From the strange but true archives. This movie just won the International Critics’ Prize at the Toronto Film Festival:
British director Gabriel Range’s “Death of a President” stirred up a strong reaction even before it premiered at the festival and won the Prize of the International Critics (FIPRESCI Prize). The jury of film critics cited the film “for the audacity with which it distorts reality to reveal a larger truth.”
“Death of a President,” which was bought by Newmarket Films and is slated to air Oct. 9 on an offshoot of Britain’s Channel 4 network, chronicles the sniper shooting of Bush on Oct. 19, 2007, during a trip to Chicago and the ensuing investigation.
I can’t imagine why international film critics would laud a movie about the fictional assassination of George Bush. Can you?
Actually, that’s a trick question. We all know the international community has numerous reasons to hate George Bush. Policies which promote torture, global warming, and illegal wars will do that for you.
What’s more interesting to me is that our neighbors to the North (and particularly the organizers of the Toronto Film Festival) chose to screen the movie in the first place. It’s not everyday that people in the country with which the United States shares its longest border and friendliest relations decide to include in their premier film festival a made for TV movie about the assassination of the current US President. Or that a British film maker would choose to make such a movie in the first place. Or that the Britain’s Channel 4 Network would choose to air it nationwide in Britain, the country closest to actually being a “willing” ally among Mr. Bush’s Coalition of the Willing.

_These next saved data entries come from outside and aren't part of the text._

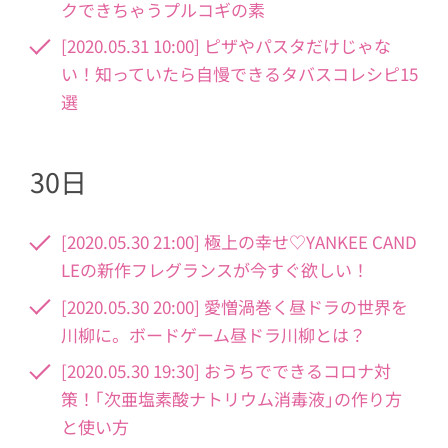
クできちゃうプルコギの素
[2020.05.31 10:00] ピザやパスタだけじゃな
い！知っていたら自慢できるタバスコレシピ15
選
30日
[2020.05.30 21:00] 極上の幸せ♡YANKEE CAND
LEの新作フレグランスが今すぐ欲しい！
[2020.05.30 20:00] 愛憎渦巻く昼ドラの世界を
川柳に。ボードゲーム昼ドラ川柳とは？
[2020.05.30 19:30] おうちでできるコロナ対
策！｢次亜塩素酸ナトリウム消毒液｣の作り方
と使い方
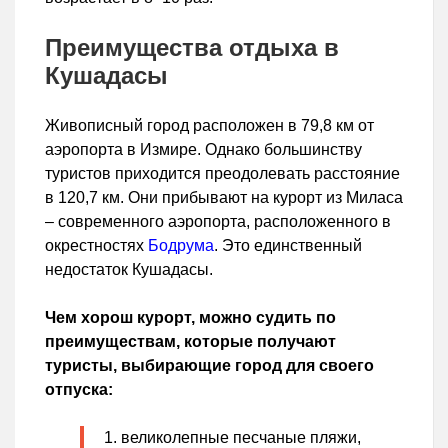
Преимущества отдыха в
Кушадасы
Живописный город расположен в 79,8 км от
аэропорта в Измире. Однако большинству
туристов приходится преодолевать расстояние
в 120,7 км. Они прибывают на курорт из Миласа
– современного аэропорта, расположенного в
окрестностях
Бодрума
. Это единственный
недостаток Кушадасы.
Чем хорош курорт, можно судить по
преимуществам, которые получают
туристы, выбирающие город для своего
отпуска:
великолепные песчаные пляжи,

George Bush, the “uniter,” has finally succeeded in uniting one of the groups that most prides itself on its divisiveness — film critics. They all agree that a film about his fictional death is a great thing. At least this film makes no bones about its fictional status. Unlike the so-called “true” The Path to 9/11 docudrama whose producers had trouble admitting that large parts of their retelling of events that led to 9/11 was nothing more than a a conservative’s wet dream on celluloid, Death of a President doesn’t pretend to tell the real story.
I don’t imagine Bush cares for this film’s premise much (who after all wishes to imagine himself the victim of an assassination plot). I have to believe that behind the scenes the Bush administration put pressure on the Canadian government (now in the hands of conservatives) to put pressure, in turn, on the organizers of the festival not to include this movie in their schedule. I guess the Canadian authorities have a greater respect for freedom of speech than does our current rulers in America.

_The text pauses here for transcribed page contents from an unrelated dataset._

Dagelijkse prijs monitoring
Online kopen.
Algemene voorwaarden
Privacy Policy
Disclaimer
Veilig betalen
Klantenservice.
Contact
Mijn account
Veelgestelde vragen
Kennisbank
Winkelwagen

In any event, if you are curious, here’s the Toronto Film Festival’s official (and somewhat glowing) description of “Death of a President.” Regardless of your politics, it certainly sets a new standard for political filmmaking, for better or worse:
An unknown gunman assassinates George W. Bush. A couple of years later, an investigative documentary is made. It features all the people involved that fateful day: the protestors outside a Chicago hotel; the suspects in the shooting and their families; the Secret Service men who failed to protect their charge; the press; and an array of experts, desperately seeking meaning in this horrible act of violence. We learn, agonizingly, what happened to America… after the death of a president.
This is easily the most dangerous and breathtakingly original film I have encountered this year. Director Gabriel Range’s 2003 project The Day Britain Stopped – which asked what might happen if Britain’s transportation grid was suddenly halted – was his first experiment with this style. He assembles a vast array of media, manipulating and subtly altering it to act as a continuous background illustration of falsified history – and then employs the conventional, after-the-fact style of History Television and its ilk as narration.
But it’s a long leap from Britain’s trains to a gunned-down Commander-in-Chief. Range is up to the task: collaborating with some of the finest special effects wizards in the world, he inserts his characters seamlessly into existing footage. His narrative is also airtight. Cautionary tales are too often flights of fancy; as they push the envelope of credibility, the lessons gleaned from dark speculation become somehow tarnished. Not here. Every moment is completely believable, every comment is somehow appropriate – to the point of chilling, horrifying certainty.
As one might expect, Range is ultimately interested in addressing today’s political issues through the lens of the future. Xenophobia, the hidden costs of war and the nature of civil liberties in a hyper-media age all come under the microscope. The film is never a personal attack on Bush; Range simply seeks to explore the potential consequences that might follow from the President’s policies and actions.
It is the very technique of D.O.A.P., finally, that poses the most haunting questions of all. Not only do we feel the authenticity of mass media imagery slipping away, but Range suggests that his manipulation is merely a more radical example of what we encounter every day.